The story follows the lives of two main characters, played by Emma Stone and Ryan Gosling. Gosling plays a traditionalist jazz musician, while Stone plays an aspiring Hollywood actress. The two work and fall in love in no other place than the “entertainment capital of the world,” Los Angeles. While the film’s content seems to captivate its audiences, it is its uniqueness within the current world of cinema that is truly worth discussing.

The movie successfully broke the standard traditions of contemporary cinema, as demonstrated by its accolades at multiple award shows this season. To name a few, the film won the Producers Guild of America Award for Best Theatrical Motion Picture and broke the record of the most Golden Globes ever awarded to a single film, winning seven total, including Stone and Gosling as Best Actress and Actor in a Musical or Comedy Motion Picture, respectively.

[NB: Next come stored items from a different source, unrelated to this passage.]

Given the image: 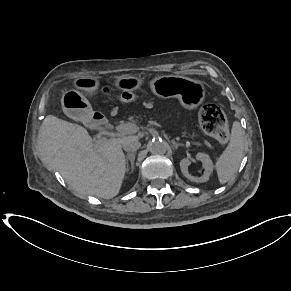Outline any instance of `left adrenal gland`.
<instances>
[{
  "mask_svg": "<svg viewBox=\"0 0 291 291\" xmlns=\"http://www.w3.org/2000/svg\"><path fill=\"white\" fill-rule=\"evenodd\" d=\"M172 144H173L175 149H177L179 146H182L181 143H177L175 140H172Z\"/></svg>",
  "mask_w": 291,
  "mask_h": 291,
  "instance_id": "1",
  "label": "left adrenal gland"
}]
</instances>
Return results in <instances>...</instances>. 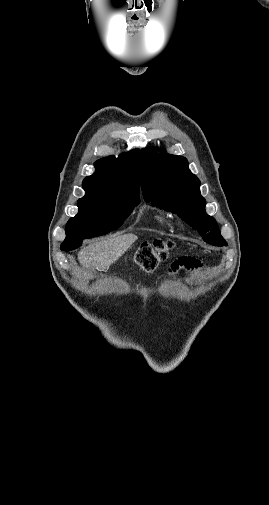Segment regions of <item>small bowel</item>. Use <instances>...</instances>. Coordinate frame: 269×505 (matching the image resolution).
<instances>
[{
	"mask_svg": "<svg viewBox=\"0 0 269 505\" xmlns=\"http://www.w3.org/2000/svg\"><path fill=\"white\" fill-rule=\"evenodd\" d=\"M174 267H176V269H182V270H193L195 267H199L197 269H200V267H204V262H195L193 259H182V260H178L176 262H174ZM174 269V268H173ZM203 269V268H202Z\"/></svg>",
	"mask_w": 269,
	"mask_h": 505,
	"instance_id": "c3829d8e",
	"label": "small bowel"
}]
</instances>
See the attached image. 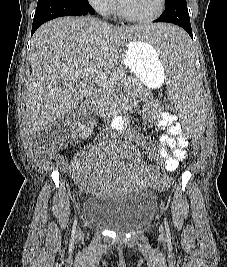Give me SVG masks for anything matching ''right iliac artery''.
I'll list each match as a JSON object with an SVG mask.
<instances>
[{"label":"right iliac artery","instance_id":"right-iliac-artery-1","mask_svg":"<svg viewBox=\"0 0 227 267\" xmlns=\"http://www.w3.org/2000/svg\"><path fill=\"white\" fill-rule=\"evenodd\" d=\"M76 226H77V218L75 217L74 224H73V229H72V237H74V235H75Z\"/></svg>","mask_w":227,"mask_h":267}]
</instances>
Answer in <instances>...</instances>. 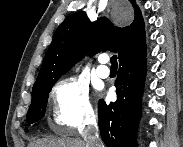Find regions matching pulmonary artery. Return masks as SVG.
Listing matches in <instances>:
<instances>
[{
  "label": "pulmonary artery",
  "instance_id": "1",
  "mask_svg": "<svg viewBox=\"0 0 183 147\" xmlns=\"http://www.w3.org/2000/svg\"><path fill=\"white\" fill-rule=\"evenodd\" d=\"M99 66L97 67V74L101 78H107L110 74L109 68L106 66V63L108 62V56L107 55H101L98 59Z\"/></svg>",
  "mask_w": 183,
  "mask_h": 147
}]
</instances>
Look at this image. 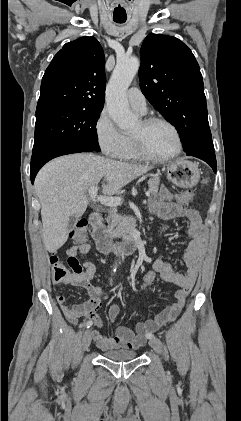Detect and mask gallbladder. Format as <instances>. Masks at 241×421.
I'll list each match as a JSON object with an SVG mask.
<instances>
[{
	"mask_svg": "<svg viewBox=\"0 0 241 421\" xmlns=\"http://www.w3.org/2000/svg\"><path fill=\"white\" fill-rule=\"evenodd\" d=\"M77 220H78V217L76 215H73L69 218L68 224H67V231L68 232H70L72 229H74Z\"/></svg>",
	"mask_w": 241,
	"mask_h": 421,
	"instance_id": "1",
	"label": "gallbladder"
}]
</instances>
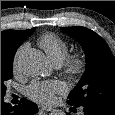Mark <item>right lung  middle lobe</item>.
<instances>
[{
	"label": "right lung middle lobe",
	"instance_id": "dd1d6c3e",
	"mask_svg": "<svg viewBox=\"0 0 115 115\" xmlns=\"http://www.w3.org/2000/svg\"><path fill=\"white\" fill-rule=\"evenodd\" d=\"M13 74V59H1V98L6 92L5 82L11 79Z\"/></svg>",
	"mask_w": 115,
	"mask_h": 115
}]
</instances>
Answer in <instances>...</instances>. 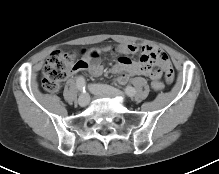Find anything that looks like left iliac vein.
I'll return each instance as SVG.
<instances>
[{
	"label": "left iliac vein",
	"mask_w": 219,
	"mask_h": 174,
	"mask_svg": "<svg viewBox=\"0 0 219 174\" xmlns=\"http://www.w3.org/2000/svg\"><path fill=\"white\" fill-rule=\"evenodd\" d=\"M89 90L91 93L95 95H109V96H120L124 97L123 93L115 88L109 87L107 85H97L91 84L89 85Z\"/></svg>",
	"instance_id": "obj_1"
}]
</instances>
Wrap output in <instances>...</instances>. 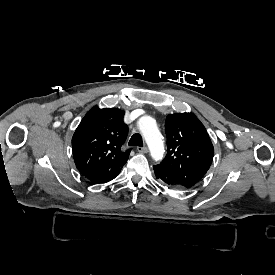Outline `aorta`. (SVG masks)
<instances>
[{
	"label": "aorta",
	"instance_id": "1",
	"mask_svg": "<svg viewBox=\"0 0 275 275\" xmlns=\"http://www.w3.org/2000/svg\"><path fill=\"white\" fill-rule=\"evenodd\" d=\"M138 126L150 146L152 156L159 157L162 154L163 143L155 120L149 116L142 117L138 122Z\"/></svg>",
	"mask_w": 275,
	"mask_h": 275
}]
</instances>
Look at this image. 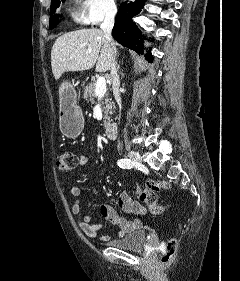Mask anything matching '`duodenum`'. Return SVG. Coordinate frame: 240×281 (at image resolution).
<instances>
[{"instance_id": "1", "label": "duodenum", "mask_w": 240, "mask_h": 281, "mask_svg": "<svg viewBox=\"0 0 240 281\" xmlns=\"http://www.w3.org/2000/svg\"><path fill=\"white\" fill-rule=\"evenodd\" d=\"M105 135L108 139L114 140L117 137V126L114 123H109L105 126Z\"/></svg>"}]
</instances>
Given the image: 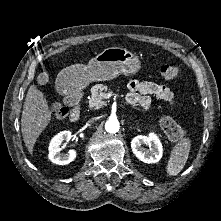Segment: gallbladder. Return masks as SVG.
I'll return each mask as SVG.
<instances>
[{
    "label": "gallbladder",
    "instance_id": "bac80fb5",
    "mask_svg": "<svg viewBox=\"0 0 221 221\" xmlns=\"http://www.w3.org/2000/svg\"><path fill=\"white\" fill-rule=\"evenodd\" d=\"M37 80H38V82H39L40 84H45L46 81H47V75H46V73H41V74L38 76Z\"/></svg>",
    "mask_w": 221,
    "mask_h": 221
}]
</instances>
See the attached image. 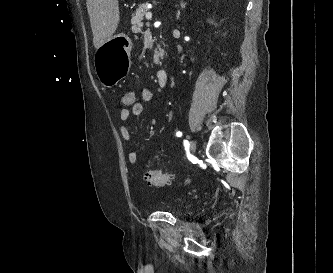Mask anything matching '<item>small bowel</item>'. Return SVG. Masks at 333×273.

The film shows the need for the presence of musical theatre in cinema. Movies today are often lifeless, cliché, and similar to one another. “La La Land” provides the energy, excitement, and charisma that accompanies the art of singing and dancing.

“Movies have kind of been engineered over the century to somewhat reflect reality usually, even if it’s a fantasy or something. There’s some kind of an assumption that things are going to follow a certain order, and musicals just break that. They break it in the name of emotion. That, I think, was a really powerful, beautiful idea to me, that if you feel enough you break into song,” Chazelle said to Terry Gross of NPR’s Fresh Air.

Many are questioning whether this marks the start of an era of traditional movies beginning to incorporate both singing and dancing into their screenplay. The quality of the film will be difficult to replicate in other movies if such a trend continues, but “La La Land” shows that directors and screenwriters are capable of taking an idea for a movie and elevating it to a different cinematic dimension by adding theatrical components.